**TASK DESCRIPTION:** Word for word, write out the entries that follow, omitting all pictures.

**PROVIDED ENTRIES:**
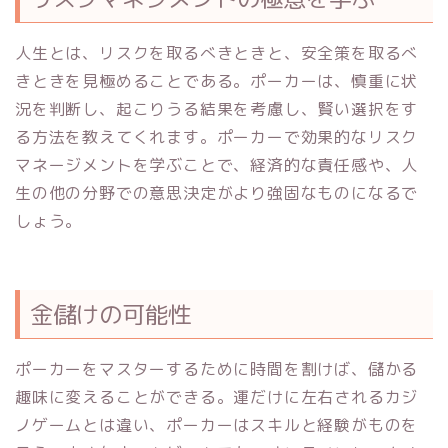
人生とは、リスクを取るべきときと、安全策を取るべ
きときを見極めることである。ポーカーは、慎重に状
況を判断し、起こりうる結果を考慮し、賢い選択をす
る方法を教えてくれます。ポーカーで効果的なリスク
マネージメントを学ぶことで、経済的な責任感や、人
生の他の分野での意思決定がより強固なものになるで
しょう。
金儲けの可能性
ポーカーをマスターするために時間を割けば、儲かる
趣味に変えることができる。運だけに左右されるカジ
ノゲームとは違い、ポーカーはスキルと経験がものを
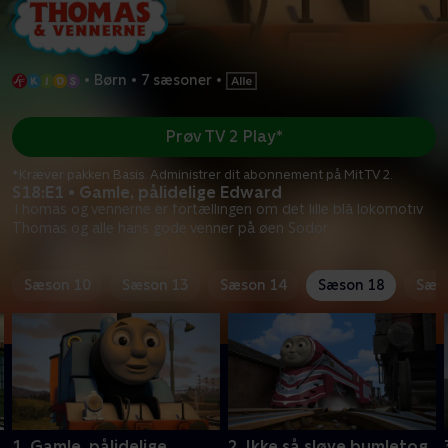
•
Børn
•
7 sæsoner
•
Prøv TV 2 Play*
*Kræver pakken Basis. Administrer dit abonnement på Mit TV 2.
S18:E1 • Gamle, pålidelige Edward
Thomas og vennerne er fortællingen om det lille blå lokomotiv
Thomas og alle hans gode venner på øen Sodor.
Sæson 10
Sæson 13
Sæson 14
Sæson 18
Sæs
1. Gamle, pålidelige
2. Ikke så sløve bumletog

**SOLUTION BELOW:**
人生とは、リスクを取るべきときと、安全策を取るべ
きときを見極めることである。ポーカーは、慎重に状
況を判断し、起こりうる結果を考慮し、賢い選択をす
る方法を教えてくれます。ポーカーで効果的なリスク
マネージメントを学ぶことで、経済的な責任感や、人
生の他の分野での意思決定がより強固なものになるで
しょう。
金儲けの可能性
ポーカーをマスターするために時間を割けば、儲かる
趣味に変えることができる。運だけに左右されるカジ
ノゲームとは違い、ポーカーはスキルと経験がものを
•
Børn
•
7 sæsoner
•
Prøv TV 2 Play*
*Kræver pakken Basis. Administrer dit abonnement på Mit TV 2.
S18:E1 • Gamle, pålidelige Edward
Thomas og vennerne er fortællingen om det lille blå lokomotiv
Thomas og alle hans gode venner på øen Sodor.
Sæson 10
Sæson 13
Sæson 14
Sæson 18
Sæs
1. Gamle, pålidelige
2. Ikke så sløve bumletog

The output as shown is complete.